There is also a fear that town and village courts might not collect any data because the amended law includes no money for the task. “Without funding and training, it’s hard to imagine how many of the smaller jurisdictions will develop the systems and expertise necessary to collect the data and report it out accurately, particularly now that towns and cities face budget cuts,” said Merkl.
The delay in getting data also leaves an opening for another effort to overturn even the amended law. Already the state’s Association of Chiefs of Police, Sheriff’s’ Association, and Assembly Republicans have denounced the weakened version, calling it and other reforms passed in June a “revolving door for career criminals” at a July 11 event.
“It’s always been true that the benefits of freedom don’t generally don’t make it into the press,” says Jocelyn Simonson, a professor at Brooklyn Law School. What doesn’t make headlines, she says, are “homes and neighborhoods that are actually safer because people are free to go to work, take care of their kids, and be less likely to harm other people in the future because they haven’t spent time in a violent place like jail.”
New Jersey shows what solid data can achieve, Rahman noted. The state courts report from April 2019 showed there were 6,000 fewer people in New Jersey jails. But defendants were no more likely to commit a new offense or fail to show up for court appearance than before.
That report may have taken the air out of efforts to roll back the reform. Nine bills were introduced to the state legislature in the 2018-19 session that would have increased the use of bail, an informal count shows. By the 2020-21 session, that number fell to two.

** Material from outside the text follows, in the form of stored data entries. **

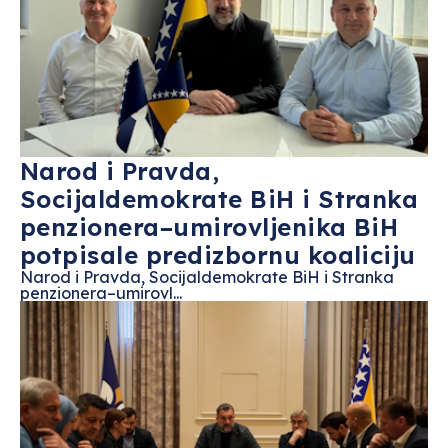
Narod i Pravda,
Socijaldemokrate BiH i Stranka
penzionera–umirovljenika BiH
potpisale predizbornu koaliciju
Narod i Pravda, Socijaldemokrate BiH i Stranka
penzionera–umirovl...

“New Jersey was in some ways able to weather the backlash,” said Rahman. “They had real-time data that was ready to go. It was centralized. Nobody was doubting its veracity. And that made a huge difference in being able to push back against the same kinds of forces that we saw here in New York.”
In other states, bail reform is inching forward. Last year, Colorado eliminated cash bail for certain low-level offenses. But a bill this year that would have broadened pretrial release in the state died in the legislature. The Missouri Supreme Court instituted new bail rules starting in July 2019 that require state courts to impose bail only if necessary for safety reasons.
Conversely in California, a ballot initiative sponsored by the for-profit bail bond industry is on the ballot in November—if passed it would overturn the state’s law ending money bail.